(Bloomberg) -- The inflation-adjusted yield on Treasuries maturing in three decades' time climbed above zero for the first time since June after stronger-than-anticipated U.S. jobs data added fuel to the argument for faster tightening of Federal Reserve policy.
The so-called 30-year real yield, as measured by Treasury inflation-protected securities, jumped 7 basis points to 0.08%, a level unseen since May. The last time the benchmark was above zero was in June. Nominal Treasuries slid to their lows of the day following the employment data, with the front-end and belly of the curve leading declines.
Swaps markets showed around 32 basis points of tightening priced in for the Fed's March meeting, slightly more than before, suggesting the market sees at least a quarter point of tightening as a done deal and around a one-in-four chance of a super-sized half-point rate increase. Around 130 basis points of increases are priced for the whole of 2022.
Nonfarm payrolls increased 467,000 in January after an upwardly revised 510,000 gain in December, surprising economists who had expected a surge in Covid-19 infections may have frozen hiring. The highest estimate in a Bloomberg survey was for an increase of 250,000 jobs. Wage growth accelerated, adding evidence that a tight labor market may fuel inflation.
“Definitely here the surprise, this is telling us just how overheated this labor market is,” Jeffrey Rosenberg, a senior portfolio manager at BlackRock Inc., said on Bloomberg Television. “The market is pricing this acceleration in near-term tightening and I think that will remain the theme here for a while.

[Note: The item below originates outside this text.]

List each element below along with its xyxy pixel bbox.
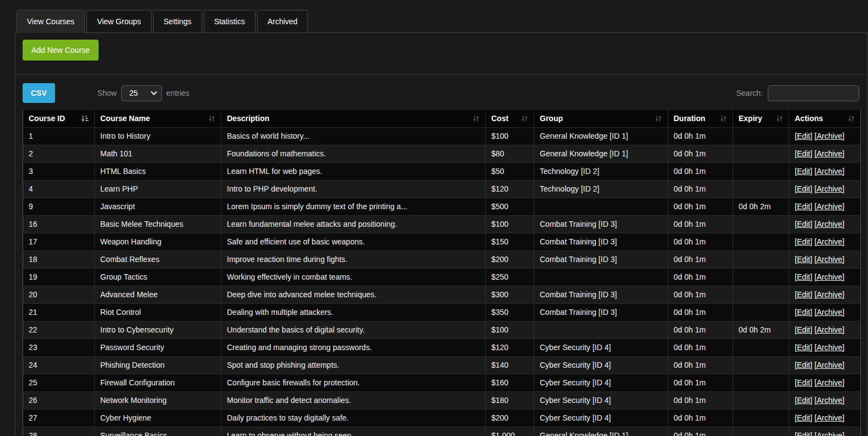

Fed Chair Jerome Powell signaled last month the central bank is likely to begin a cycle of interest-rate hikes in March and opened the door to more frequent and potentially larger hikes than anticipated. The jump in real yields has already unsettled risk assets, which are grappling with the end of accommodative monetary policy after rallying over the pandemic. The Nasdaq 100 -- which includes growth stocks particularly sensitive to rising rates -- fell into a correction last month.
The selloff in Treasuries pushed rates on two- and five-year notes to their highest levels in at least two years, helping to flatten the yield curve. The three-year rate climbed 11 basis points to 1.53%, while yields on 30-year bonds climbed to 2.23%, the highest since June.
The 10-year benchmark has surpassed 1.92%, a strike level in the March options where dealers remain significantly short puts. The hedging effect around this level could see additional price swings in Treasuries.
It's already been a tough start to a year for Treasury investors. U.S. government bonds lost about 2.1% this year through Thursday, according to the Bloomberg U.S. Treasury Total Return Index. The loss is already approaching the full-year decline of 2.3% last year, which was the first annual decline since 2013.
“We have to price in more risk that the Fed goes really aggressively, so we're seeing most of the pressure on the front end of the curve,” said Michael Cloherty, head of U.S. rates strategy at UBS Securities. “As central banks get tighter that should push up real rates.”
Globally, central banks are turning increasingly hawkish to combat inflation that is running at multi-decade highs in many places. On Thursday, the Bank of England raised rates by a quarter point, in a decision where only the opposition of Governor Andrew Bailey prevented an even bigger move. Hours later, European Central Bank President Christine Lagarde refused to rule out an interest-rate hike this year, a pivot toward the tightening stance of global peers.
As central banks normalize their pandemic policy, the world's enormous pool of negative-yielding debt is dwindling at a record pace. In both Germany and Japan, the world's major bastions of negative rates, five-year yields climbed above zero on Friday for the first time in years.
“I think the game here for all central banks is to talk very tough today in the hope that they don't need to deliver it all later,” said James Athey, investment director at Aberdeen Asset Management, who is positioned for continued flattenning of the Treasury yield curve. “It's a ‘buy time and credibility' strategy as the path of least regret. A coordinated tightening cycle isn't going to be good news for risk assets.”